Adaptive and Robust Representation Multi-Task Learning
Prof. Yang FENG
Professor and Ph.D. Program Director of Biostatistics
School of Global Public Health
New York University
We study multi-task linear regression for a collection of tasks that share a latent, low-dimensional structure. Each task’s regression vector belongs to a subspace whose dimension, denoted intrinsic dimension, is much smaller than the ambient dimension. Unlike classical analyses that assume an identical subspace for every task, we allow each task’s subspace to drift from a single reference subspace by a controllable similarity radius, and we permit an unknown fraction of tasks to be true outliers that violate the shared-structure assumption altogether.

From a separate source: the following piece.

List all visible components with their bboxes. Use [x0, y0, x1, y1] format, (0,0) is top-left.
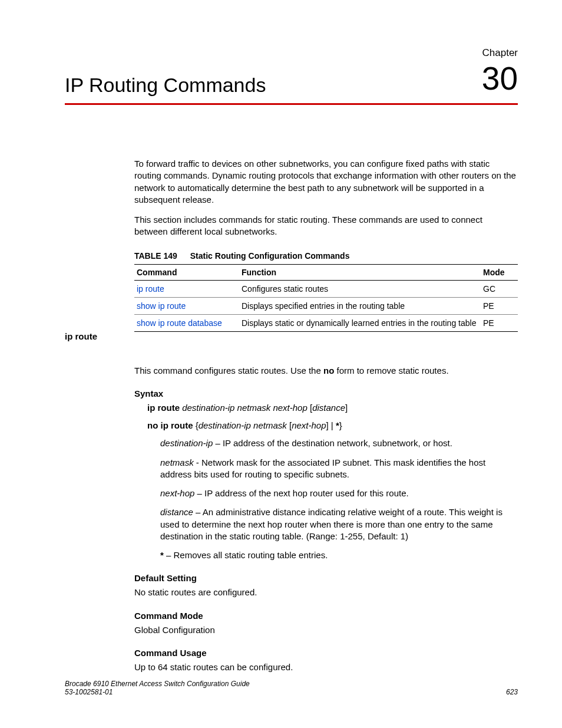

Our contributions are threefold. First, adaptivity: we design a penalized empirical-risk procedure and a spectral method. Both algorithms automatically adjust to the unknown similarity radius and to the proportion of outliers. Second, minimaxity: we prove information-theoretic lower bounds on the best achievable prediction risk over this problem class and show that both algorithms attain these bounds up to constant factors; when no outliers are present, the spectral method is exactly minimax-optimal. Third, robustness: for every choice of similarity radius and outlier proportion, the proposed estimators never incur larger expected prediction error than independent single-task ridge regression, while delivering strict improvements whenever tasks are even moderately similar and outliers are sparse.
Extensive simulations spanning hundreds of predictors, tens to hundreds of tasks, and a wide range of similarity and contamination levels confirm a sharp phase transition predicted by our theory: as soon as cross-task similarity exceeds a data-driven threshold and outliers remain few, our adaptive estimators decisively outperform single-task learning without ever performing worse.
Yang Feng is a Professor and Ph.D. Program Director of Biostatistics in the School of Global Public Health and an affiliate faculty in the Center for Data Science at New York University. He obtained his Ph.D. in Operations Research at Princeton University in 2010. Feng’s research interests encompass the theoretical and methodological aspects of machine learning, high-dimensional statistics, network models, and nonparametric statistics, leading to a wealth of practical applications, including Alzheimer’s disease, cancer classification, and electronic health records. He has published over 70 papers across leading journals in statistics, machine learning, econometrics, public health, and medicine. His research has been funded by multiple grants from the National Institutes of Health (NIH) and the National Science Foundation (NSF), notably the NSF CAREER Award. He is currently an Associate Editor for the Journal of the American Statistical Association (JASA), the Journal of Business & Economic Statistics (JBES), the Journal of Computational & Graphical Statistics (JCGS), and the Annals of Applied Statistics (AoAS). His professional recognitions include being named a fellow of the American Statistical Association (ASA) and the Institute of Mathematical Statistics (IMS), as well as an elected member of the International Statistical Institute (ISI).